Your job is to give again, exactly and with no additions, the lines in the records below from the one with "Effectively discourages pulling" through the one with "investment decisions, capacity utilisation", both included. Omit the pictures.

= Beginning of Section =

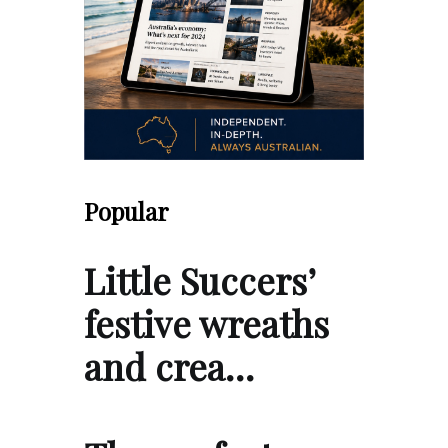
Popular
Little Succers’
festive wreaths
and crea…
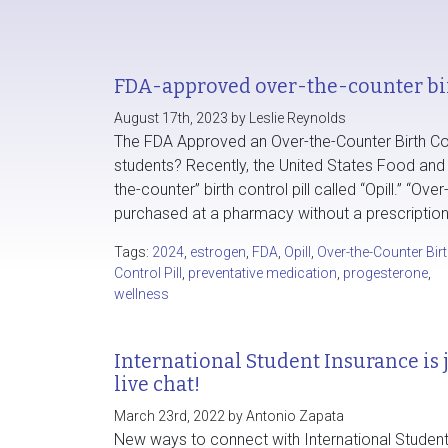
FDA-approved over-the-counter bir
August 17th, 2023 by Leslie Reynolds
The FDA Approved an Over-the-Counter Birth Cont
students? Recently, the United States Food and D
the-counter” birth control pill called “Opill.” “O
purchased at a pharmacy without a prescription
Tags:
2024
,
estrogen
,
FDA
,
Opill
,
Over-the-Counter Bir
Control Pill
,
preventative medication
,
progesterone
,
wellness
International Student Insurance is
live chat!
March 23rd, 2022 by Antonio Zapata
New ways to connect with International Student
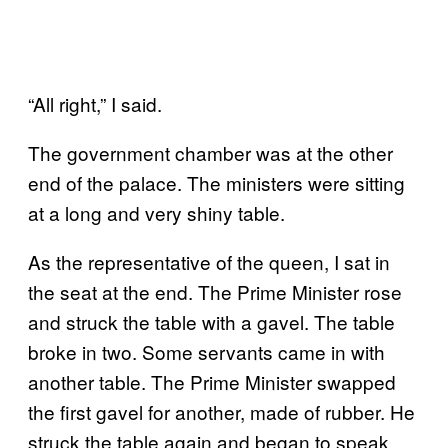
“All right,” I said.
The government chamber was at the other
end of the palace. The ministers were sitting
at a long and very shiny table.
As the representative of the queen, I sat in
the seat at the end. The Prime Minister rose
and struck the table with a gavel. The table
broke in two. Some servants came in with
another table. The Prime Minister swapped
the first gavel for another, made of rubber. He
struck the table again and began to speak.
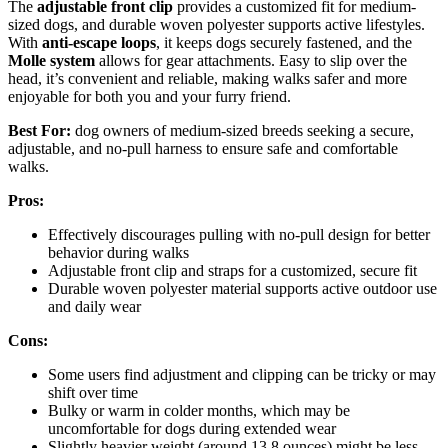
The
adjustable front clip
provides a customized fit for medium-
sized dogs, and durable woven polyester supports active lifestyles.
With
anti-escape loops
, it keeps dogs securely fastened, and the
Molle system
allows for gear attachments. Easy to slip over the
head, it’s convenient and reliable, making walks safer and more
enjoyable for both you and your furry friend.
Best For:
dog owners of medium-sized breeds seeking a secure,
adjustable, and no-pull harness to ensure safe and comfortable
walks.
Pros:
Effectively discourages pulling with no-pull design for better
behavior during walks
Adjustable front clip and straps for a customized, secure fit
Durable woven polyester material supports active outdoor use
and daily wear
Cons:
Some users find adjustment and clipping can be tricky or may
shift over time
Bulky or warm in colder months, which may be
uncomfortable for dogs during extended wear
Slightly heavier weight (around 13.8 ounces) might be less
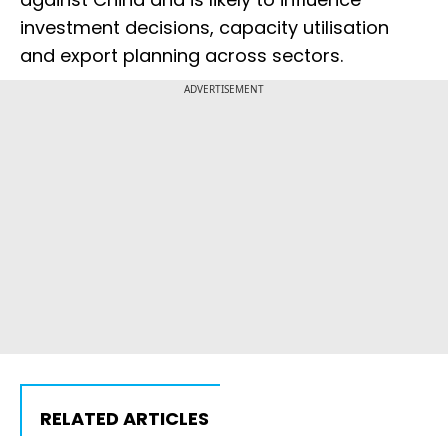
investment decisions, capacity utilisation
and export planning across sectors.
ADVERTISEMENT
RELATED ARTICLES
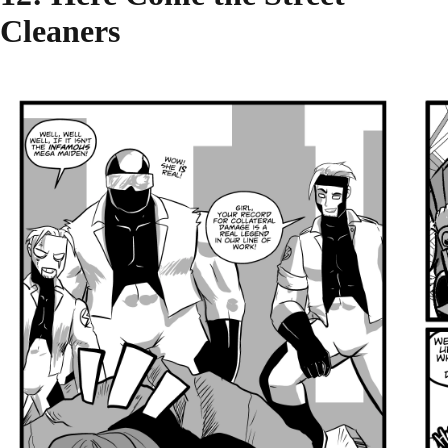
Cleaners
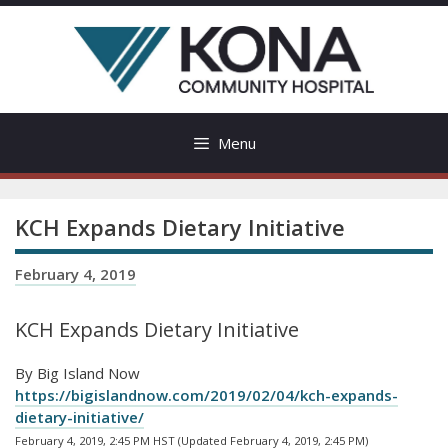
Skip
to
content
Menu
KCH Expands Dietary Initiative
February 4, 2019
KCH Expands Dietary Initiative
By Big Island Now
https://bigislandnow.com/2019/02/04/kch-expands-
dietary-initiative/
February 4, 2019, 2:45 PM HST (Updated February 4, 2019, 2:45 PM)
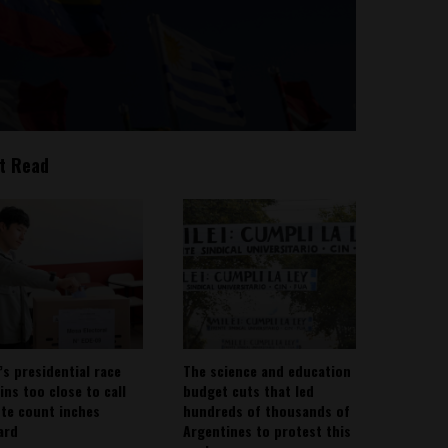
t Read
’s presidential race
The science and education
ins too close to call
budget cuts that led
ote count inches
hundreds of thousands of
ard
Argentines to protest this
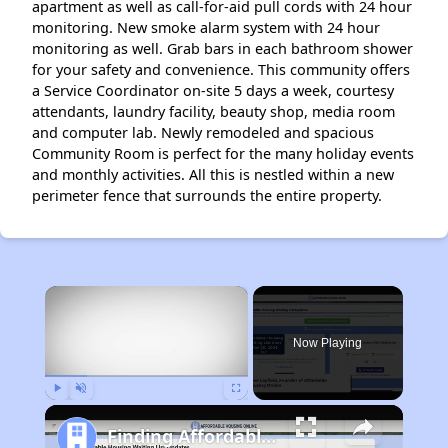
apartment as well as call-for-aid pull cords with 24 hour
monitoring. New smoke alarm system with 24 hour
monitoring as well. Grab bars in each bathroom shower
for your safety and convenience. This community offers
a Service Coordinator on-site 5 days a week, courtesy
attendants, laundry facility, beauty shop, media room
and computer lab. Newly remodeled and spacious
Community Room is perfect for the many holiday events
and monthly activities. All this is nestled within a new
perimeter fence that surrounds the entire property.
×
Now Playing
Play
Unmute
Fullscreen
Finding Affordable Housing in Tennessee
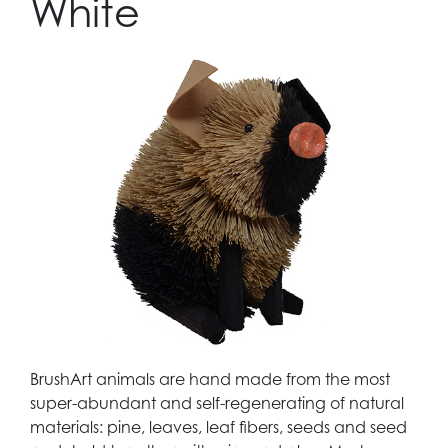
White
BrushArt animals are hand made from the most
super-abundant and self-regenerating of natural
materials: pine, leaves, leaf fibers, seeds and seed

= End of Section =

Answer to this exercise →
Effectively discourages pulling with no-pull design for better
behavior during walks
Adjustable front clip and straps for a customized, secure fit
Durable woven polyester material supports active outdoor use
and daily wear
Cons:
Some users find adjustment and clipping can be tricky or may
shift over time
Bulky or warm in colder months, which may be
uncomfortable for dogs during extended wear
Slightly heavier weight (around 13.8 ounces) might be less
investment decisions, capacity utilisation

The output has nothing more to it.